| Action item |
With the pictures excluded, reproduce all of the data exactly.

(Collected data)
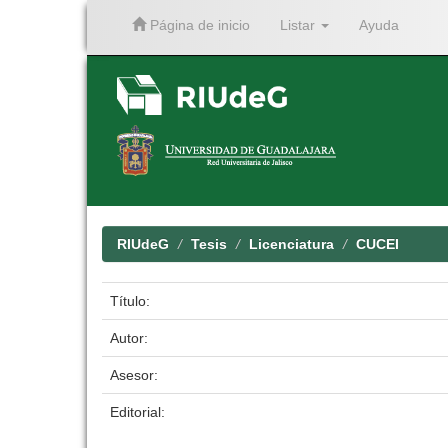
Página de inicio
Listar
Ayuda
Skip
navigation
RIUdeG
Tesis
Licenciatura
CUCEI
Título:
Autor:
Asesor:
Editorial:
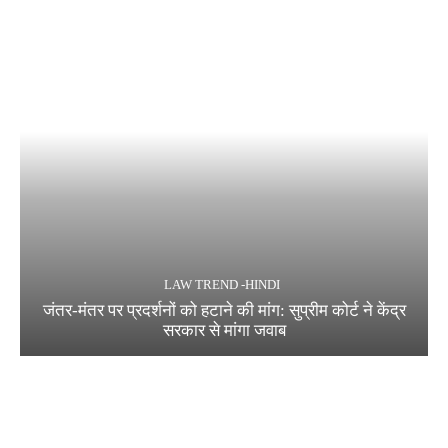
LAW TREND -HINDI
जंतर-मंतर पर प्रदर्शनों को हटाने की मांग: सुप्रीम कोर्ट ने केंद्र
सरकार से मांगा जवाब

| Expected answer |
Página de inicio
Listar
Ayuda
Skip
navigation
RIUdeG
Tesis
Licenciatura
CUCEI
Título:
Autor:
Asesor:
Editorial:
LAW TREND -HINDI
जंतर-मंतर पर प्रदर्शनों को हटाने की मांग: सुप्रीम कोर्ट ने केंद्र
सरकार से मांगा जवाब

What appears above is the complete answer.